• **Aim of the task**
The reply must repeat each entry exactly and contain no pictures.
START Records shown
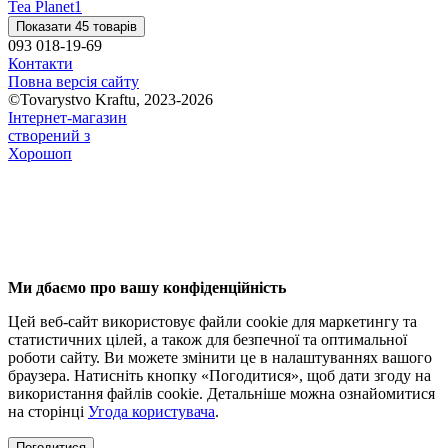
Tea Planet
1
Показати 45 товарів
093 018-19-69
Контакти
Повна версія сайту
©Tovarystvo Kraftu, 2023-2026
Інтернет-магазин
створений з
Хорошоп
Ми дбаємо про вашу конфіденційність
Цей веб-сайт використовує файли cookie для маркетингу та
статистичних цілей, а також для безпечної та оптимальної
роботи сайту. Ви можете змінити це в налаштуваннях вашого
браузера. Натисніть кнопку «Погодитися», щоб дати згоду на
використання файлів cookie. Детальніше можна ознайомитися
на сторінці
Угода користувача
.
Погодитися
END Records shown
• **Your solution**
Tea Planet
1
Показати 45 товарів
093 018-19-69
Контакти
Повна версія сайту
©Tovarystvo Kraftu, 2023-2026
Інтернет-магазин
створений з
Хорошоп
Ми дбаємо про вашу конфіденційність
Цей веб-сайт використовує файли cookie для маркетингу та
статистичних цілей, а також для безпечної та оптимальної
роботи сайту. Ви можете змінити це в налаштуваннях вашого
браузера. Натисніть кнопку «Погодитися», щоб дати згоду на
використання файлів cookie. Детальніше можна ознайомитися
на сторінці
Угода користувача
.
Погодитися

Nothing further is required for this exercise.